Sejak terjajahnya Palestina oleh Israel, tidak terhitung begitu banyaknya konflik yang pecah di antara mereka. Perang, kejahatan kemanusiaan, benturan peradaban dan agama sangat terasa di Palestina. Silih berganti krisis dan konflik ini terjadi dengan pembela dan pendukung dari kedua sisinya.
Dan yang terbaru adalah krisis kemanusiaan yang terjadi di Gaza ketika Israel melakukan pembantaian terhadap demonstrasi damai rakyat Palestina di Gaza saat mereka menuntut hak mereka untuk pulang ke rumah mereka.
Maka kemudian mengalirlah dukungan kepada rakyat Palestina atas derita mereka. Tak terhitung banyaknya rasa simpati dan pembelaan yang diberikan sejak Palestina dijajah tahun 1948. Dari tokoh-tokoh politik, olahragawan, seni dan budaya, agama, gerakan moral, keilmuan dan bahkan aksi boikot yang sangat fenomenal.
Gerakan untuk menyuarakan pembebasan Palestina menggema di setiap lini massa. Tak terkecuali di zaman sekarang di mana media social sangat masif digunakan.
Tapi apakah arti ‘Pembebasan Palestina’? Palestina yang seperti apa yang dimaksud masyarakat dunia? Apakah kita mengetahui akan situasi Palestina yang sebenarnya?
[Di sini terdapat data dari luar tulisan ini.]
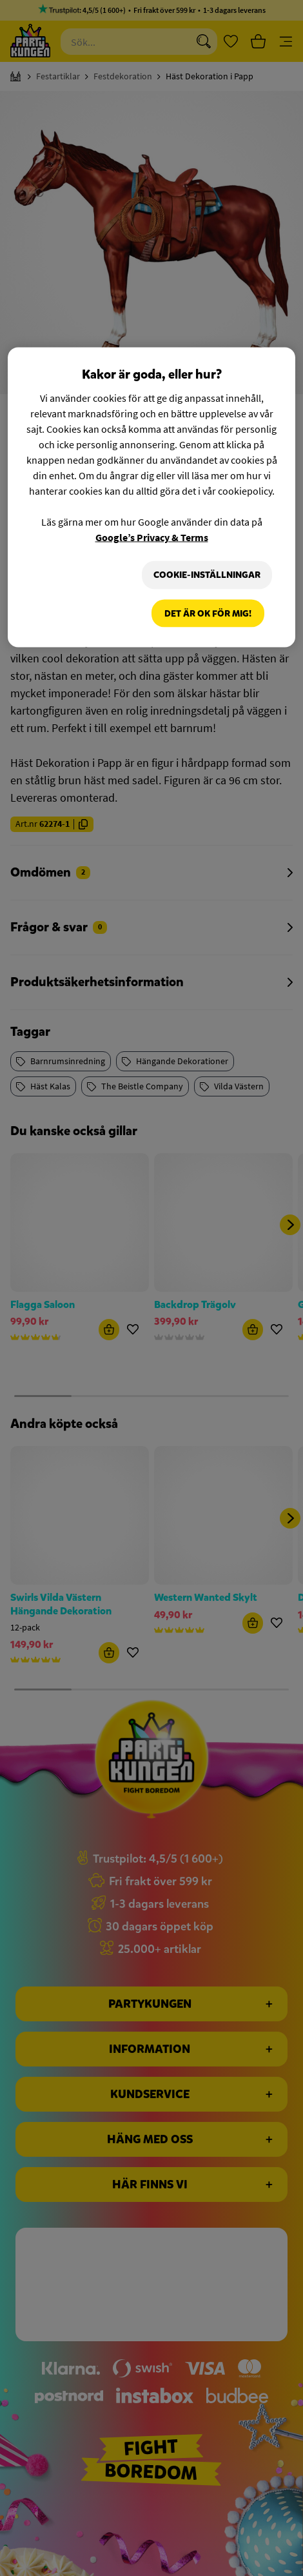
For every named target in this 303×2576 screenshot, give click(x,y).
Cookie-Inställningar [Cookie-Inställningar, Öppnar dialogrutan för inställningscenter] (206, 575)
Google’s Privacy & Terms (151, 537)
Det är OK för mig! (207, 613)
Mayoritas masyarakat dunia hanya tahu dan mengakui Palestina dengan merujuk ke wilayah Gaza dan Tepi Barat yang diduduki seperti yang kita kenal sekarang. Sebagian lagi melihat Palestina sebagai wilayah yang dibagi setelah Partition Plan 1947 oleh PBB, tak sedikit yang mendefinisikan Palestina dengan wilayah perbatasan setelah Perang Enam Hari 1967.
Shahd Abusalama, seorang aktivis dan wartawan IBTimes UK dari Gaza, sekarang tinggal di Turki, menulis artikel yang sangat menarik ;
“Palestina yang terbebaskan berarti bahwa tanah air saya yang imajinatif, yang membuat saya selalu rindu dengan kenangan nostalgia nenek. Itu berarti bahwa saya akan kembali ke desa asal saya, Beit-Jerja, dari mana kakek nenek saya berada dan memanen tanaman jeruk dan pohon zaitun yang mereka tinggalkan.”
“Palestina yang dibebaskan berarti bahwa penjara Israel, yang ayah saya sebut sebagai kuburan setelah dia dipenjara di sana sebagai tahanan politik selama 15 tahun, akan dikosongkan. Sebuah Palestina yang bebas, berarti bahwa saya dapat hidup bebas di Palestina dan di luarnya tanpa dipermalukan dan disalahgunakan ketika menyeberang antara pos-pos pemeriksaan militer, perbatasan atau bandara, Palestina yang bebas berarti bahwa saya tidak akan lagi merasa bahwa Yerusalem terlalu jauh meskipun hanya setengah jam dari tempat saya tinggal di Jalur Gaza yang terkepung. Kebebasan tanah Palestina dan kemanusiaan membuat Palestina merdeka.”
Jurnalis terkemuka dan aktivis hak-hak Palestina, Ben White, menyimpulkan bahwa istilah ‘Pembebasan Palestina” tersebut mewakili keinginan rakyat Palestina untuk mencapai demokrasi yang sejati dan membebaskan diri dari apa yang diyakini oleh sebagian orang sebagai sistem apartheid.
“‘Freedom for Palestine’ berarti diakhirinya pemindahan paksa, pengucilan, dan diskriminasi yang dihadapi Palestina, dalam berbagai cara, sejak pembersihan etnis tahun 1948. Itu berarti implementasi hak-hak rakyat Palestina, dan mengganti sistem apartheid dengan demokrasi sejati. ”
Di jantung Timur Tengah ada ketidakadilan bernama Palestina. Jika hal ini tidak diselesaikan dan Palestina belum memiliki kebebasan atas tanah air mereka, maka tidak akan ada kedamaian di wilayah ini – atau mungkin di mana saja.